The Sole Prop's Sister?




   


Under here.

April 2, 2010

Don't Like Stress
Friday. I drove to the Grand Lake theater last night thinking I could easily walk, but would rather drive home after dark. I made the mistake of not bringing a camera, thinking this is a movie release of some kind, and they usually restrict cameras to those on their payroll. Not useful pictures of their actors showing up on web sites and such give them ulcers. I was forgetting this was Wavy Gravy and his people really don't give a flying leap. Still, I'd have only taken one or two at the end during the question and answer session, I was not up for making an asshole out of myself by poking a lens into people's faces, not at a party anyway. Who are you? Why are you here with a camera? Nice to have had a shot or two to display, but this is not the first time I've had to say that.
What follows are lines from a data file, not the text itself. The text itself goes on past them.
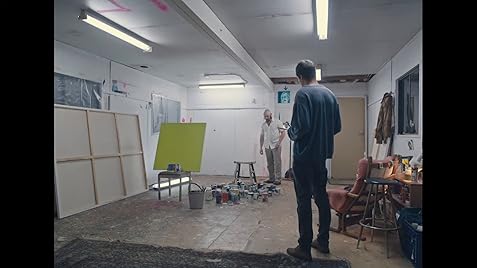 You are a GUI agent. You are given a task and a screenshot of the screen. Output one action in this format:
    pyautogui.click(x=<x>, y=<y>)
    Task: Click on the door
    
    Given the screenshot: What is the action you would take?
    pyautogui.click(x=347, y=114) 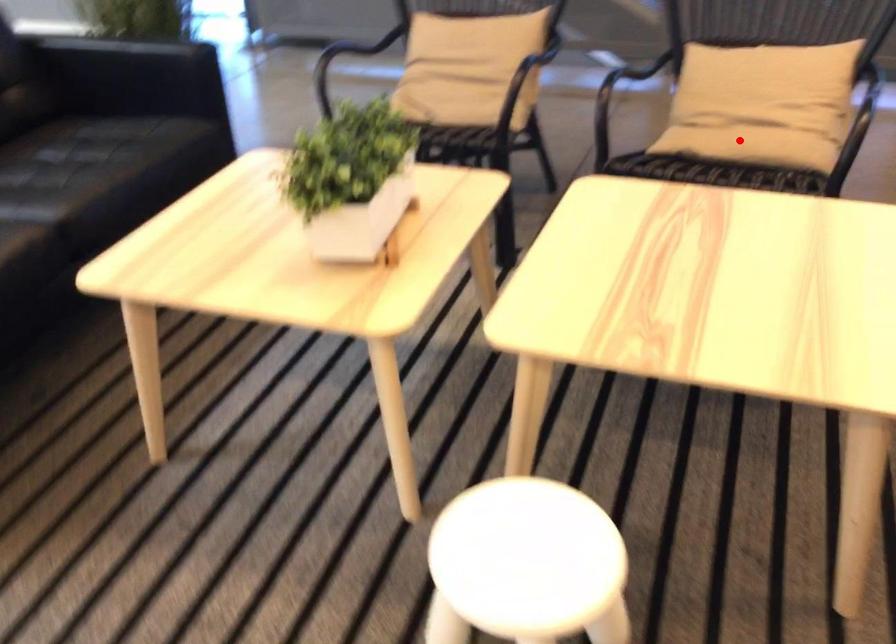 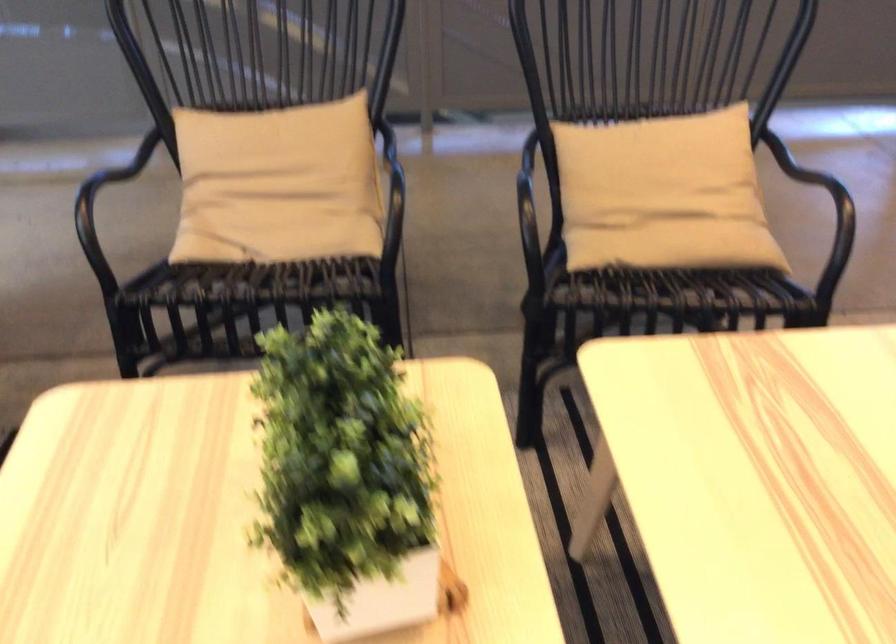 In the second image, find the point that corresponds to the highlighted location in the first image.

(674, 245) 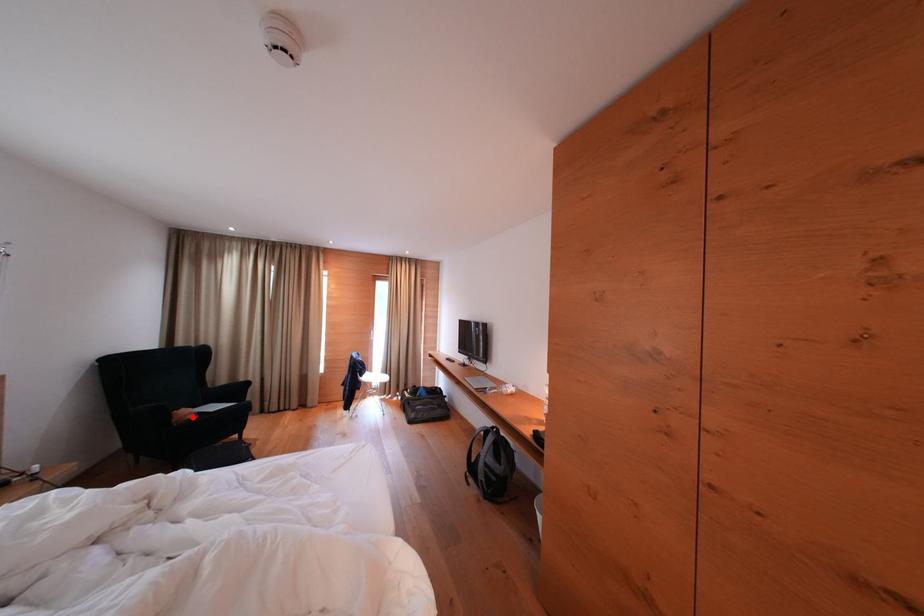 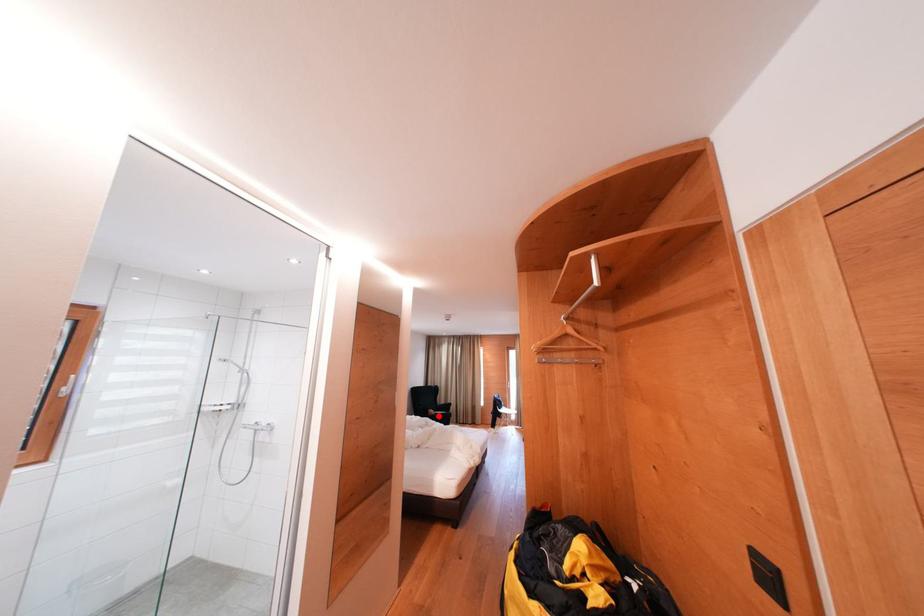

So, how did it go? How was the movie? The party before the showing had about sixty people attending, Wavy himself showing up a few minutes late because of heavy traffic, having attended the St. Stupid's Day Parade earlier in San Francisco. I kicked myself for not remembering it ran on April 1st, April Fool's Day, but realized I'd been in no condition that morning or afternoon to go over and shoot pictures. Still....

As I mentioned, I thought I'd go to this thing as I lived a short distance from the theater and I'd both been aware of Hugh Romney (he later legally changed his name to Wavy Gravy) and his wife Jahanara through parties they attended at the Rip Off Press in the early seventies and because there were a bunch of us who came to San Francisco in the first place looking for Kesey, having read Wolf's Electric Kool Aid Acid Test, and knew of the Pranksters, acid and whatever else seemed to be happening in this Beat related literary world.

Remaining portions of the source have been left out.